During fiscal 2004, the company experienced an overall decline of 17% in sales revenues. It's major customer in toll compounding services experienced a major decline in sales and which resulted in the major decline in orders to the company. Increases in pricing and increased sales revenues in the foaming products offset some declines.

On reflection of "other income", the operating loss becomes $(384,375) in fiscal 2004. Comparatively in fiscal 2003, after reflecting other income, the operating loss became ($592,913).

Gross margins of ($38,596) (5%) in fiscal 2004, represented a decreased of 5.4% over the previous year ended June 30, 2003. The effect of decreased sales, maintaining the highly experienced work force, resulted in the decline of margins. A stronger Canadian dollar had a negative effect on US$ revenues and expenses.

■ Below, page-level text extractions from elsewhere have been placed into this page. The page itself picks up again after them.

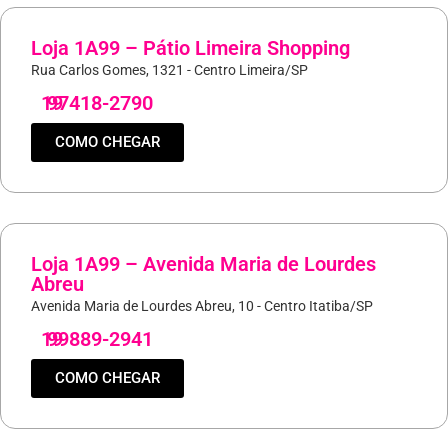
Loja 1A99 – Pátio Limeira Shopping
Rua Carlos Gomes, 1321 - Centro Limeira/SP
19
97418-2790
COMO CHEGAR
Loja 1A99 – Avenida Maria de Lourdes
Abreu
Avenida Maria de Lourdes Abreu, 10 - Centro Itatiba/SP
19
99889-2941
COMO CHEGAR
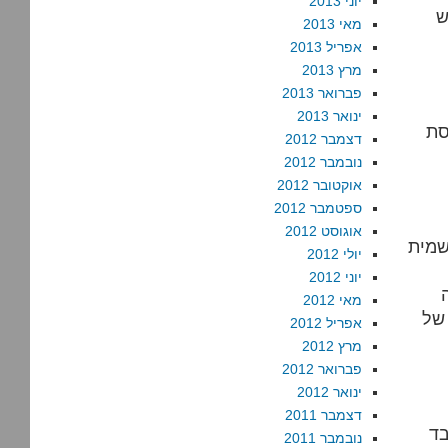
יוני 2013
ש
מאי 2013
אפריל 2013
מרץ 2013
פברואר 2013
ינואר 2013
סת
דצמבר 2012
נובמבר 2012
אוקטובר 2012
ספטמבר 2012
אוגוסט 2012
שמית
יולי 2012
יוני 2012
מאי 2012
 של
אפריל 2012
מרץ 2012
פברואר 2012
ינואר 2012
דצמבר 2011
בד
נובמבר 2011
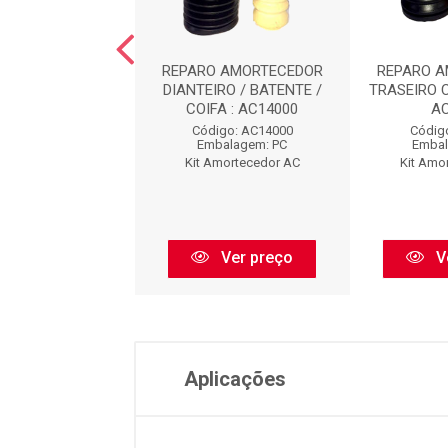
O AMORTECEDOR
REPARO AMORTECEDOR
REPARO 
EIRO : AC8473
DIANTEIRO / BATENTE /
TRASEIRO 
COIFA : AC14000
A
digo: AC8473
Código: AC14000
Códig
balagem: PC
Embalagem: PC
Embal
Amortecedor AC
Kit Amortecedor AC
Kit Amo
Ver preço
Ver preço
V
Aplicações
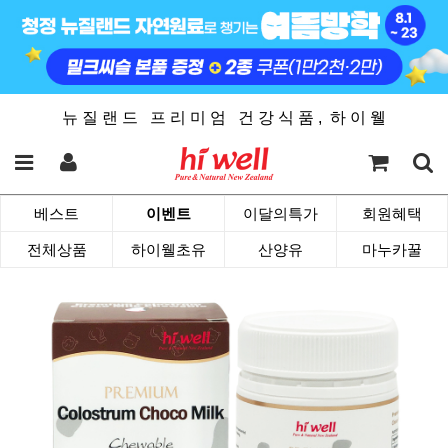
뉴 질 랜 드 프 리 미 엄 건 강 식 품 , 하 이 웰
베스트
이벤트
이달의특가
회원혜택
전체상품
하이웰초유
산양유
마누카꿀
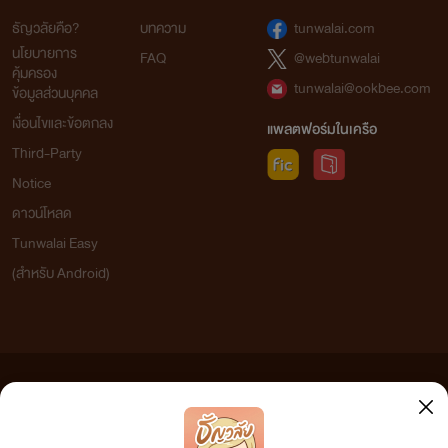
ธัญวลัยคือ?
บทความ
tunwalai.com
นโยบายการ
FAQ
@webtunwalai
คุ้มครอง
tunwalai@ookbee.com
ข้อมูลส่วนบุคคล
เงื่อนไขและข้อตกลง
แพลตฟอร์มในเครือ
Third-Party
Notice
ดาวน์โหลด
Tunwalai Easy
(สำหรับ Android)
ข้อความที่ท่านได้อ่านจากเว็บไซต์นี้เกิดจากการเขียนโดยสาธารณชนและเผยแพร่โดยอัตโนมัติ ผู้ดูแล
เว็บไซต์แห่งนี้ไม่ได้เห็นด้วยและไม่ขอรับผิดชอบต่อข้อความใดๆ ทั้งสิ้น ดังนั้นผู้อ่านทุกท่านโปรดใช้
วิจารณญาณในการกลั่นกรองด้วยตนเอง และหากท่านพบข้อความใดๆ ที่ขัดต่อกฎหมายและศีลธรรม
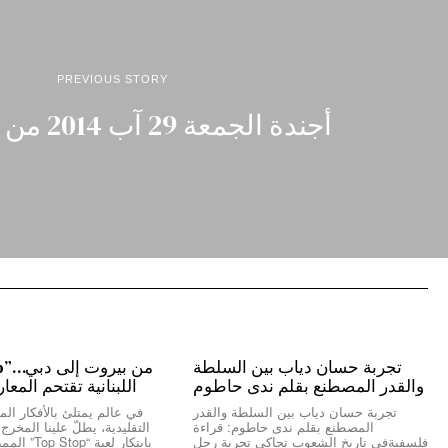
PREVIOUS STORY
أجندة الجمعة 29 آب 2014 من رادار نيوز
تجربة حسان دياب بين السلطة
والقدر المصطنع بقلم ندى حاطوم
اللبنانية تقتحم المعا
تجربة حسان دياب بين السلطة والقدر
في عالم يمتلئ بالأفكار المك
المصطنع بقلم ندى حاطوم: قراءة
التقليدية، يطلّ علينا المخر
فلسفيةفي تاريخ الشعوب تحاكي تجربة رجلٍ
بابتكار لعبة “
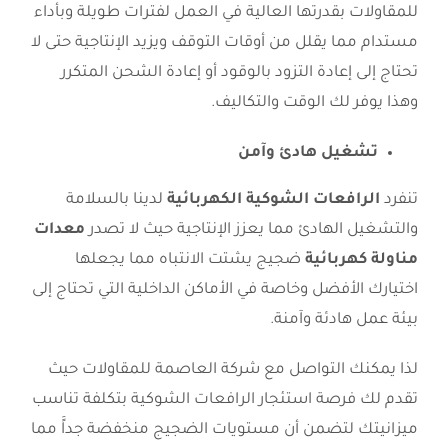
للمقاولات بقدرتها العالية في العمل لفترات طويلة وبأداء
مستدام مما يقلل من أوقات التوقف ويزيد الإنتاجية حتى لا
تحتاج إلى إعادة التزود بالوقود أو إعادة الشحن المتكرر
وهذا يوفر لك الوقت والتكاليف.
تشغيل هادئ وآمن
تنفرد
الرافعات الشوكية الكهربائية
لدينا بالسلامة
والتشغيل الهادئ مما يعزز الإنتاجية حيث لا تصدر
معدات
مناولة كهربائية
ضجيج يشتت الانتباه مما يجعلها
اختيارك الأفضل وخاصة في الأماكن الداخلية التي تحتاج إلى
بيئة عمل هادئة وآمنة.
لذا يمكنك التواصل مع شركة العاصمة للمقاولات حيث
تقدم لك فرصة استئجار الرافعات الشوكية بتكلفة تناسب
ميزانيتك لتضمن أن مستويات الضجيج منخفضة جداًَ مما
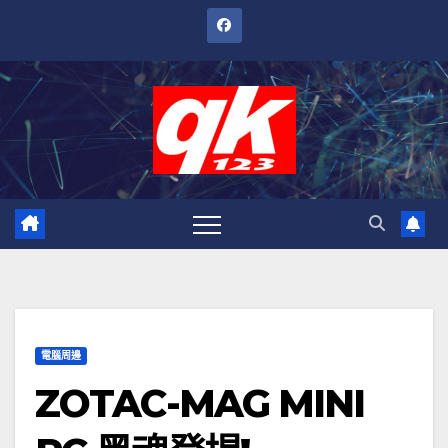
跳
至
內
容
電腦周邊
ZOTAC-MAG MINI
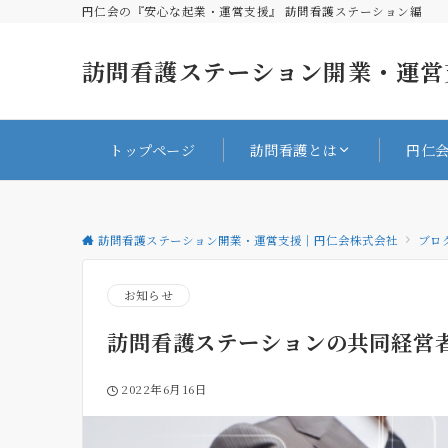
円仁会の『安心な起業・運営支援』 訪問看護ステーション編
訪問看護ステーション開業・運営
トップページ
訪問看護とは
円仁
訪問看護ステーション開業・運営支援｜円仁会株式会社
ブロ
お知らせ
訪問看護ステーションの共同経営
2022年6月16日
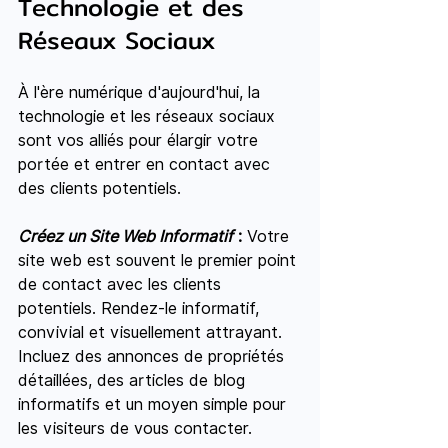
Technologie et des 
Réseaux Sociaux
À l'ère numérique d'aujourd'hui, la 
technologie et les réseaux sociaux 
sont vos alliés pour élargir votre 
portée et entrer en contact avec 
des clients potentiels.
Créez un Site Web Informatif
 :
 Votre 
site web est souvent le premier point 
de contact avec les clients 
potentiels. Rendez-le informatif, 
convivial et visuellement attrayant. 
Incluez des annonces de propriétés 
détaillées, des articles de blog 
informatifs et un moyen simple pour 
les visiteurs de vous contacter.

Administrative expense decreased 26 % during fiscal 2004, when compared to those for the corresponding twelve month period of the previous year as legal expense incurred in the previous year did not occurr again.

Financial and Interest Expense increased in fiscal 2004 when compared to those for the corresponding period of the previous year as penalties for debt increased and the requirement to increase borrowing necessary to provide cash flow increased interest expense.

R&D Expenses decreased 4 % as resources were diverted to manufacturing to further refine existing Company proprietary products and services.

Selling expenses decreased by 19 % in fiscal 2004 over comparative fiscal 2003; as resources were diverted to refining existing products and concerted effort to control expenditures.

Contingent expense decreased substantially in fiscal 2004 by 91% due to nonrecurring items which were recognized in fiscal 2003.

There can be no assurance, but growth is anticipated to take place in all areas of the Company's expertise and technology.

(17)

PRODUCTS

Mortile Foam Compounds

Mortile has manufactured prototype disks ("Frisbees") and the response from dog food suppliers and pet toy distributors has been very positive. A production mold will be made and it is anticipated that the first orders should be in the distribution hands within 2 weeks of the mold being in place.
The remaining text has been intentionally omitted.